Le 31 mars dernier, Joe Biden a dévoilé un plan massif d'investissement de 2.300 milliards de dollars dans les infrastructures. «Un investissement dans l'Amérique comme il n'en arrive qu'une fois par génération», a proclamé le président américain lors d'un discours à Pittsburgh en Pennsylvanie.
En réalité, «seulement» 621 milliards seront dédiés à la modernisation des infrastructures de transport, le reste étant destiné à l'aide aux personnes âgées, à l'industrie ou au logement.
Les besoins sont certes criants: un récent rapport de l'association américaine des ingénieurs civils (ASCE) affirme que 45.000 des ponts sont déficients, ou que 23 millions de litres d'eau sont gaspillés chaque année en raison des fuites dans les conduites.

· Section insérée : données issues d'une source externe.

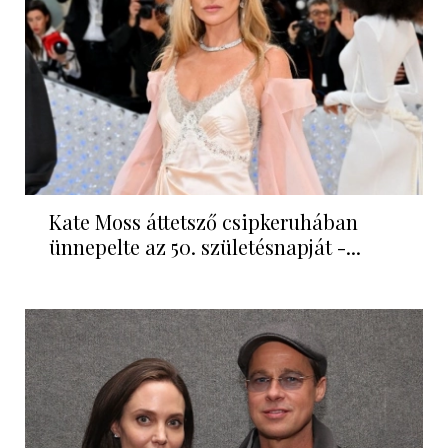
Kate Moss áttetsző csipkeruhában
ünnepelte az 50. születésnapját -...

Pour financer ces travaux colossaux, la Maison Blanche mise notamment sur une hausse de l'impôt sur les sociétés, qui passerait de 21% à 28%. Il y a toutefois un hic, explique le Washington Post: «Les 2.300 milliards de dollars de dépenses doivent s'étaler sur les 8 prochaines années. Or il faudrait attendre 2036, soit 15 ans, pour que la hausse de l'impôt sur les sociétés génère autant de recettes.»
De plus, il est peu probable que ces taxes restent en place dans le cas où les Républicains reviendraient au pouvoir entre temps. Il y a donc fort à parier que ces dépenses iront gonfler un peu plus le déficit «qui est déjà à son plus haut niveau depuis la Seconde Guerre mondiale», souligne le quotien américain.
C'est mon data
Il est aussi possible de miser sur les partenariats public-privé, sur le modèle des concessions autoroutières en France. Mais cela ne suffit généralement pas à rentabiliser l'investissement pour les compagnies privées. Biden se refuse également à augmenter la taxe fédérale sur l'essence ou à créer une nouvelle taxe basée sur le kilométrage, comme le proposent plusieurs économistes.
Bref, tout cela aboutit à une impasse. Peter Adriaens, directeur du Center for Smart Infrastructure Finance suggère pourtant une idée neuve: financer les infrastructures grâce à nos données.
«Nos routes, ponts, conduites d'eau, bâtiments, ports et hôpitaux sont équipés de capteurs et d'autres systèmes de collecte de données. Cet internet urbain des objets a le potentiel de générer une incroyable valeur ajoutée», s'enthousiasme-t-il
«Plutôt que de facturer des péages, on pourrait recueillir des données anonymes sur le volume de trafic, le poids des camions et l'état des routes. Ces données pourraient ensuite être revendues sur les marchés dérivés à des fournisseurs de matériaux, des compagnies d'assurance, des sociétés de marketing et à des investisseurs de fonds spéculatifs», suggère-t-il. «À l'avenir, les données pourront être titrisées comme des hypothèques, reconditionnés et revendus sur divers marchés.»